Wer als Kind sexuell missbraucht wurde, trägt die Folgen ein Leben lang. Einige schaffen es, später ein gutes Leben zu führen, andere zerbrechen daran. Wie das Trauma-Gedächtnis funktioniert, erklärt Psychologin Myriam Thoma.
SRF: Woran leiden Erwachsene, die als Kinder Missbrauchserfahrungen gemacht haben?

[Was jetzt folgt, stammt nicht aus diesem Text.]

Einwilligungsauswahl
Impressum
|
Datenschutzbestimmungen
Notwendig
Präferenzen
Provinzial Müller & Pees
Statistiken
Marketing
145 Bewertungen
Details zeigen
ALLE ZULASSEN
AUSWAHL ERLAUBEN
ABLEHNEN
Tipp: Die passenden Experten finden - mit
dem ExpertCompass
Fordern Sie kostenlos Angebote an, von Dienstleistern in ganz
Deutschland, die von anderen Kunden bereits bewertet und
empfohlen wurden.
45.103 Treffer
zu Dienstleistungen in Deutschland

Myriam Thoma: Menschen, die als Kinder sexuell missbraucht wurden, leiden ihr ganzes Leben. Bei Übergriffen durch Vertrauenspersonen spricht man von einem «Trauma durch Verrat».

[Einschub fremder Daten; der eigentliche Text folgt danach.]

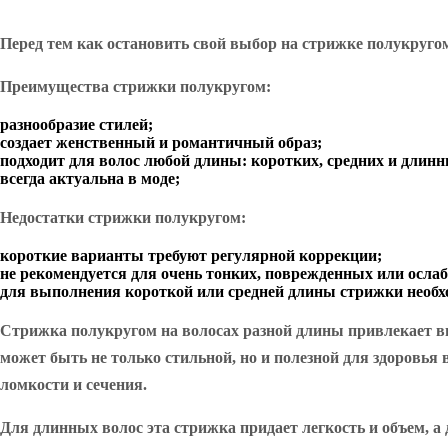
Перед тем как остановить свой выбор на стрижке полукругом
Преимущества стрижки полукругом:
разнообразие стилей;
создает женственный и романтичный образ;
подходит для волос любой длины: коротких, средних и длинн
всегда актуальна в моде;
Недостатки стрижки полукругом:
короткие варианты требуют регулярной коррекции;
не рекомендуется для очень тонких, поврежденных или осла
для выполнения короткой или средней длины стрижки необхо
Стрижка полукругом на волосах разной длины привлекает вн
может быть не только стильной, но и полезной для здоровья
ломкости и сечения.
Для длинных волос эта стрижка придает легкость и объем,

Dieser Verrat trifft Kinder besonders hart und kann später zu starken Minderwertigkeits- und Schuldgefühlen, zu Depressionen, zu einer Posttraumatischen Belastungsstörung bis hin zu anhaltenden Persönlichkeitsveränderungen führen.
Generell kann man sagen, dass sie ein hohes Risiko haben, im Verlauf ihres Lebens eine psychische Störung zu entwickeln.
Wie ist ein solcher Verrat durch Respektspersonen oder moralische Autoritäten zu beurteilen, etwa durch Erzieher oder im kirchlichen Umfeld?
Die Kinder vertrauen Autoritätspersonen als moralische Instanzen. Wenn dieses Vertrauen missbraucht wird, ist das für die Kinder besonders einschneidend.
Wie erinnern sich Kinder an sexuelle Übergriffe?
Zunächst sind solche Erlebnisse für die Kinder eine totale Überforderung. Deshalb funktionieren die üblichen Gedächtnismechanismen nicht richtig. Das Traumagedächtnis speichert starke Sinneseindrücke ab, sozusagen die Erfahrung im Rohformat. Bestimmte Geräusche, Gerüche, Bilder bleiben haften.
Das Traumagedächtnis speichert Erfahrung im Rohformat.
Diese Sinneseindrücke bleiben im Gedächtnis festgefroren und laufen später nach immer gleichem Schema und mit grosser emotionaler Heftigkeit ab. Weil dieses Gedächtnis anders funktioniert als das normale Gedächtnis, gibt es keine Verortung in Raum und Zeit, sondern die Eindrücke werden immer neu durchlebt, als ob sie real stattfänden. Das ist sehr belastend.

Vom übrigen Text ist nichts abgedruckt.